» **What to do**:
For the listing below, print exactly the lines from the line with "1:00pm - 3:00pm" to the line with "A drop-in knitting and crochet program.", both included, and nothing beyond them.

» **Given data**:
>>>>>
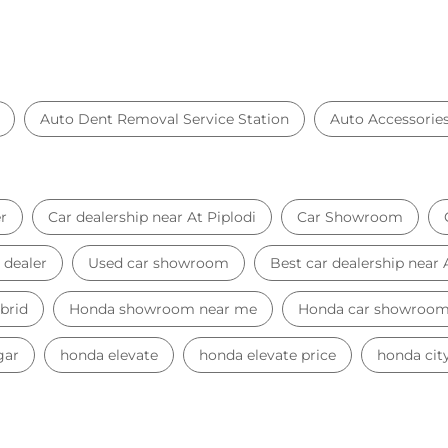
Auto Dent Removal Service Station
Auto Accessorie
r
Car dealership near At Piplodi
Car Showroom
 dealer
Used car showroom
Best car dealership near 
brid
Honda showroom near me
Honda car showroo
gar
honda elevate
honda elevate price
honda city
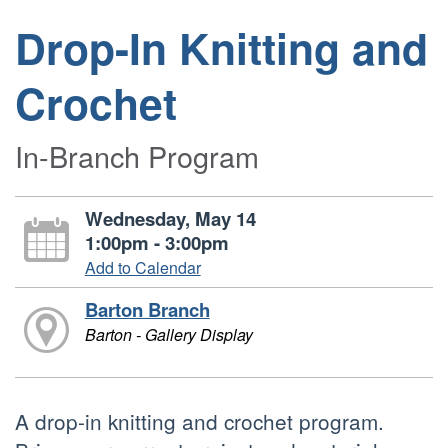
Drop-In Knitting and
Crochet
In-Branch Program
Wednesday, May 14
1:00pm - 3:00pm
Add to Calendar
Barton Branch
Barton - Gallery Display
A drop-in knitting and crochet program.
<<<<<
>>>>>
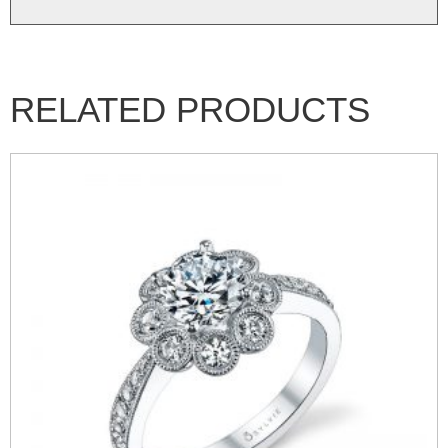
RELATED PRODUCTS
<<<<<
» **Task answer**:
1:00pm - 3:00pm
Add to Calendar
Barton Branch
Barton - Gallery Display
A drop-in knitting and crochet program.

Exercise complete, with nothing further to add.